Supervised Learning of Universal Sentence Representations From Natural Language Inference Data proposes a supervised approach to train neural networks on the Stanford Natural Language Inference (SNLI) dataset to produce general-purpose sentence embeddings applicable to a wide range of downstream tasks. The authors evaluated seven different encoder architectures across twelve NLP tasks and found that a bidirectional LSTM with max pooling achieved the best performance.

They chose to train on a natural language inference dataset because they hypothesized that NLI requires models to perform high-level semantic reasoning between sentence pairs. The SNLI dataset consists of 570,000 sentence pairs, each comprising a premise and a hypothesis, annotated with one of three labels: entailment, neutral, or contradiction.

While the encoder component varies across the seven architectures, the classification layer is shared. Each model generates two sentence embeddings, \( u \) and \( v \), for the premise and hypothesis, respectively. These embeddings are combined into a single feature vector using concatenation: \( (u, v, |u - v|, u \odot v) \).
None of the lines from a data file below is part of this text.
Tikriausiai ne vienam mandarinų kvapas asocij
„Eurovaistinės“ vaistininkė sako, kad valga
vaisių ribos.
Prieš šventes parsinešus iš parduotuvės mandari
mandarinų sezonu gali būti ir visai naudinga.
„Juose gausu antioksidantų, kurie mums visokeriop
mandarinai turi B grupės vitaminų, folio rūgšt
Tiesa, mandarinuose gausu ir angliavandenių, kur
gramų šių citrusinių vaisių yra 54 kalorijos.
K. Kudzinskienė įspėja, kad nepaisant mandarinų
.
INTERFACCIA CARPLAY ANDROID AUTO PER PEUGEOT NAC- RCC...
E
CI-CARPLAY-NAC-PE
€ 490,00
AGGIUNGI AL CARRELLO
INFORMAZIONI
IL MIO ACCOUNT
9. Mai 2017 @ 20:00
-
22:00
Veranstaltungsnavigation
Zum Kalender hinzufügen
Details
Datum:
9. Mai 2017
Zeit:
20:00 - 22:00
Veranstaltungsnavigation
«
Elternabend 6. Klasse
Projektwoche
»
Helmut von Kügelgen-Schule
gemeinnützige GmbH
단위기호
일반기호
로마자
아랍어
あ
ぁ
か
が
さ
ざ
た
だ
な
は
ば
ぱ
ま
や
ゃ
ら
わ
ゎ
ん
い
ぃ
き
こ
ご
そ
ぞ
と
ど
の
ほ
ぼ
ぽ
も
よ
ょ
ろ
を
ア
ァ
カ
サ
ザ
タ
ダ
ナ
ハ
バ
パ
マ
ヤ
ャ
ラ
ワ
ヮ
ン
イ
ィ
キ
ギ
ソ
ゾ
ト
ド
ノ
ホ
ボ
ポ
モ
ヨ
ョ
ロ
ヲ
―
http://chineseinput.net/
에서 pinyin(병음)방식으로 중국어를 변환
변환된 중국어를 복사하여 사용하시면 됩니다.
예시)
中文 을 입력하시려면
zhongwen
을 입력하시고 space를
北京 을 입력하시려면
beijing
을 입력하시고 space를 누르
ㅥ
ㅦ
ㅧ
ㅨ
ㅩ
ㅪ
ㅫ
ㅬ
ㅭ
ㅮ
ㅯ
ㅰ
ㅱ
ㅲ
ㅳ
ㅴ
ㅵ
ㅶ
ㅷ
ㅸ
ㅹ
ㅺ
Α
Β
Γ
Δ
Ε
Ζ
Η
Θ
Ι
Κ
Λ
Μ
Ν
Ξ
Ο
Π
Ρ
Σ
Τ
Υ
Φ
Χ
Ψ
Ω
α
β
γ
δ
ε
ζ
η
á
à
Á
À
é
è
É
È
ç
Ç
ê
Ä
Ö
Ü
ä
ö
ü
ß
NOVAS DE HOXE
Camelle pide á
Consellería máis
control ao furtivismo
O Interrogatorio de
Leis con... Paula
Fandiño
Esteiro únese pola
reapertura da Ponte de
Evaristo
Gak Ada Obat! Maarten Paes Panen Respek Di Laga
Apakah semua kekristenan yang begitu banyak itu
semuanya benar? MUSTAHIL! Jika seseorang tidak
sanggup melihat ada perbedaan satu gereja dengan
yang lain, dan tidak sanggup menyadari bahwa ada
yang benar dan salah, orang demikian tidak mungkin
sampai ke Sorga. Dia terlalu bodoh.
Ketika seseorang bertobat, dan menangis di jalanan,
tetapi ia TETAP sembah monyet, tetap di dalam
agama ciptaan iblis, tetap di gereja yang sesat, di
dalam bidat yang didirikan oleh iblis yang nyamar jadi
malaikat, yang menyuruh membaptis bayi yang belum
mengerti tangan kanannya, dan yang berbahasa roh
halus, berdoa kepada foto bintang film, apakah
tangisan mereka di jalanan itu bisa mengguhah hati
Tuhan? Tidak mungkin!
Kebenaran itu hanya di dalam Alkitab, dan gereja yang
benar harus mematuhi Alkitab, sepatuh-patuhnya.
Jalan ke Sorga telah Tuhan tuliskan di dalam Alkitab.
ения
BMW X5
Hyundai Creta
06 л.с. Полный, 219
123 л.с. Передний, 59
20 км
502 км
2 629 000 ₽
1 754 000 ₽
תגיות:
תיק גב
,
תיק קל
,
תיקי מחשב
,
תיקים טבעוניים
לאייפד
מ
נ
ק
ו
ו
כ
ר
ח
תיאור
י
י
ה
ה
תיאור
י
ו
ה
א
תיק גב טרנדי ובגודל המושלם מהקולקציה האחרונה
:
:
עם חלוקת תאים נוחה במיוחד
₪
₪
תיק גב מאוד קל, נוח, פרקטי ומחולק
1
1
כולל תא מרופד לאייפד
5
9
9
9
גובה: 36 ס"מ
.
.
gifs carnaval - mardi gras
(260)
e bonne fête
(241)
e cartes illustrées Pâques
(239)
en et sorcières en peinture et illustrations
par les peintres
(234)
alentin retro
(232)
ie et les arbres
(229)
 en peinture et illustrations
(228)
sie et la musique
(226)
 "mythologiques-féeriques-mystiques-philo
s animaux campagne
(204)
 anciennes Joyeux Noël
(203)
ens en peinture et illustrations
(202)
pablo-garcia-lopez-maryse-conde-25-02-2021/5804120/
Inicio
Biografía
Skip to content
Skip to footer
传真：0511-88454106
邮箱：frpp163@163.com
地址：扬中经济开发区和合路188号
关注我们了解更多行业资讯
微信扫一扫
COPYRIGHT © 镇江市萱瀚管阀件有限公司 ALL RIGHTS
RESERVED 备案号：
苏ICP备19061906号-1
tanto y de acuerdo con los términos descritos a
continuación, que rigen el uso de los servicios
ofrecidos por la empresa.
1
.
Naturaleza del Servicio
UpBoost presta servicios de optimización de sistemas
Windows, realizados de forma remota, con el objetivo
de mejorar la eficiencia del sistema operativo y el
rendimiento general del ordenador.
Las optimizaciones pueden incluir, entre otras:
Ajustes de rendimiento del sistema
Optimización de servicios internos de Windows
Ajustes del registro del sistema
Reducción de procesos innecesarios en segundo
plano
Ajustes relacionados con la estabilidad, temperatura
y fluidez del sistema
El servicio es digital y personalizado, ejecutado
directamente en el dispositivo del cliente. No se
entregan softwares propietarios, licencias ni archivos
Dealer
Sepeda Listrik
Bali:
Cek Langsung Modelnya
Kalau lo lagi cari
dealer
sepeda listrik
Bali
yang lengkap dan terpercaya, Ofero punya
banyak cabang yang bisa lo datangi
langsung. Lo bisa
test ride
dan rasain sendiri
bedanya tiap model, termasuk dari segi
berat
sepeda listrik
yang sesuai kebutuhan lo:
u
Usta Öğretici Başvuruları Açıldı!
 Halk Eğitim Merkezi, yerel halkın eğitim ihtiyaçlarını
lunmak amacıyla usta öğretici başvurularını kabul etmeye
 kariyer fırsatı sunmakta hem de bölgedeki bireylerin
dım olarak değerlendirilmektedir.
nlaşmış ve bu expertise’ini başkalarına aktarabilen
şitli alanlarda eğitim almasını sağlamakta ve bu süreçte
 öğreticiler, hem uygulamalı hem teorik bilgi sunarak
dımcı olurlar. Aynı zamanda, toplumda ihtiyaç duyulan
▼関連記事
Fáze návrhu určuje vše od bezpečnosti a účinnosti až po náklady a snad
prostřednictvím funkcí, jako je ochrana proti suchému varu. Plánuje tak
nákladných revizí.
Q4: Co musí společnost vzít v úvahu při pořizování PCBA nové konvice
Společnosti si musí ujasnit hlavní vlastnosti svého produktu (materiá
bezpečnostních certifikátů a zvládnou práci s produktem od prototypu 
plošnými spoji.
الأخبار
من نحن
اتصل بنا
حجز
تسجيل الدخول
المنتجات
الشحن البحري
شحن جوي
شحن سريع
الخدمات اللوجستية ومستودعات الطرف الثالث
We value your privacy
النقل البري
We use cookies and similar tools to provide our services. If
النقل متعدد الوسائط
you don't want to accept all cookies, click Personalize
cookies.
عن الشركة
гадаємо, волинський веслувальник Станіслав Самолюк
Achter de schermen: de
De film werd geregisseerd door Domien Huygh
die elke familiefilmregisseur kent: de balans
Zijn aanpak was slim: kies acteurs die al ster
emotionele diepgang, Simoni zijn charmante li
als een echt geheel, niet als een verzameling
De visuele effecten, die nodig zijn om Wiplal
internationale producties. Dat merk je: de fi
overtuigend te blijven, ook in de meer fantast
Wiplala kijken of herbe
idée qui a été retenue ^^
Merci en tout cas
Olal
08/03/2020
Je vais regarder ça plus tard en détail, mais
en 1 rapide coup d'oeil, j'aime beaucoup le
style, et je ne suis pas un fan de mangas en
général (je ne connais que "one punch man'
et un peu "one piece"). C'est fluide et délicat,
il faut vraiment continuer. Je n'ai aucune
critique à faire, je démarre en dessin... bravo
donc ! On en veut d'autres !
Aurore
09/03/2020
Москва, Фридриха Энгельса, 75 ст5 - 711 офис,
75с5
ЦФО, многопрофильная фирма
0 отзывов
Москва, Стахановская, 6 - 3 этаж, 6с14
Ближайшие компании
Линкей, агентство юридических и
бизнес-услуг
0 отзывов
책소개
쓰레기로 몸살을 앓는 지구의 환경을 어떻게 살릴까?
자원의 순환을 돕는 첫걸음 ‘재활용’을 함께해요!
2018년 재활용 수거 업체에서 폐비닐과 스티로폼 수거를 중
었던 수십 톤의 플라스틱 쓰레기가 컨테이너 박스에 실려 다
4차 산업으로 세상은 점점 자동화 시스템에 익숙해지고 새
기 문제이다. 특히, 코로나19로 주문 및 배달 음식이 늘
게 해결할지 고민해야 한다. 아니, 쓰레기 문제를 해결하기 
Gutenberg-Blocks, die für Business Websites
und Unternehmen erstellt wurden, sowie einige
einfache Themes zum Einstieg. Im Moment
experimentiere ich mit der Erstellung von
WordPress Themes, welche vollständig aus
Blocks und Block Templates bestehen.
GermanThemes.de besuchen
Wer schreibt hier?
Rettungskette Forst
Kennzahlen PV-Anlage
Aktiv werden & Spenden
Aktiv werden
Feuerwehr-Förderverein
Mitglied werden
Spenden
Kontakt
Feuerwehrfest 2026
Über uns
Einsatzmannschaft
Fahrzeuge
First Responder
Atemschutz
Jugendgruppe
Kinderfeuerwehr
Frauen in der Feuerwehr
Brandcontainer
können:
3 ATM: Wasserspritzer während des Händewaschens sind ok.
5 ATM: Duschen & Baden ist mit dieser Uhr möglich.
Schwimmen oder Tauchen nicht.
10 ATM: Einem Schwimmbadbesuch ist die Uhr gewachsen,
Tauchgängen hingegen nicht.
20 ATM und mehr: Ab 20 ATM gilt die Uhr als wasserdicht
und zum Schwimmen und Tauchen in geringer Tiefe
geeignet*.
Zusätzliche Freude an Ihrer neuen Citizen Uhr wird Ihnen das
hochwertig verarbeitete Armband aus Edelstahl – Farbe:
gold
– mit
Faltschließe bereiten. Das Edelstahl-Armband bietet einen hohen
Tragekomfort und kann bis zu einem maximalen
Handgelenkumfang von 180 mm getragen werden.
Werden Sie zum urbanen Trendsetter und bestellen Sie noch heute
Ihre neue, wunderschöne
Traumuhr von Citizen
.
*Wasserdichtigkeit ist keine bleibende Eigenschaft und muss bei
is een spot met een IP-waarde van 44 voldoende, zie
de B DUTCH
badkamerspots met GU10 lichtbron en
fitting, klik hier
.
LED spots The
This vector is then passed through fully connected layers and a softmax classifier to predict the relationship label.

In the best-performing architecture—bidirectional LSTM with max pooling, the sentence is encoded by concatenating the outputs from forward and backward LSTMs. Max pooling is then applied across all token vectors to produce a fixed-size sentence embedding, where each dimension takes the maximum value across the sequence.